Question

50) Marginal Incorporated (MI) has determined that its after-tax cost of debt is 5.0% for the...

50) Marginal Incorporated (MI) has determined that its after-tax cost of debt is 5.0% for the first $74 million in bonds it issues, and 9.0% for any bonds issued above $74 million. Its cost of preferred stock is 15.0%. Its cost of internal equity is 18.0%, and its cost of external equity is 22.0%. Currently, the firm's capital structure has $400 million of debt, $60 million of preferred stock, and $540 million of common equity. The firm's marginal tax rate is 25%. The firm's managers have determined that the firm should have $67 million available from retained earnings for investment purposes next period.

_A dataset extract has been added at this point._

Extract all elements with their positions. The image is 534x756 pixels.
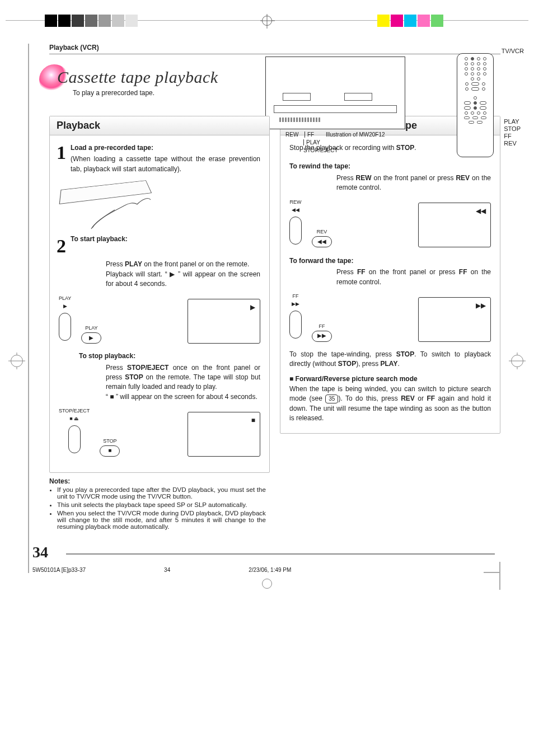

What is the firm's marginal cost of capital at a total investment level of $260 million?

14.22%
14.78%
12.62%
16.38%
15.48%
14.28%
12.12%
13.32%

Homework Answers

Answer #1
Value Weight
Debt 400 40%
Preferred 60 6%
Equity 540 54%
Total 1000

Total Investment = 260

=> Debt Required = 40% x 260 = 104, Preferred stock = 6% x 260 = 15.6 and common equity = 54% x 260 = 140.4

Value Weight Cost
Debt 1 74 28% 5%
Debt 2 30 12% 9%
Preferred 15.6 6% 15%
Retained 67 26% 18%
New equity 73.4 28% 22%
Total 260 MCC 14.21%

Now, off the total debt required, cost is 5% upto 74 million and beyond which it is 9%.

Similarly, of the total equity, 67 million is available from retained earnings and balance from new equity

Marginal Cost of capital (MCC) = sum of weight x cost = 14.21%

Hence, the first option is the closest.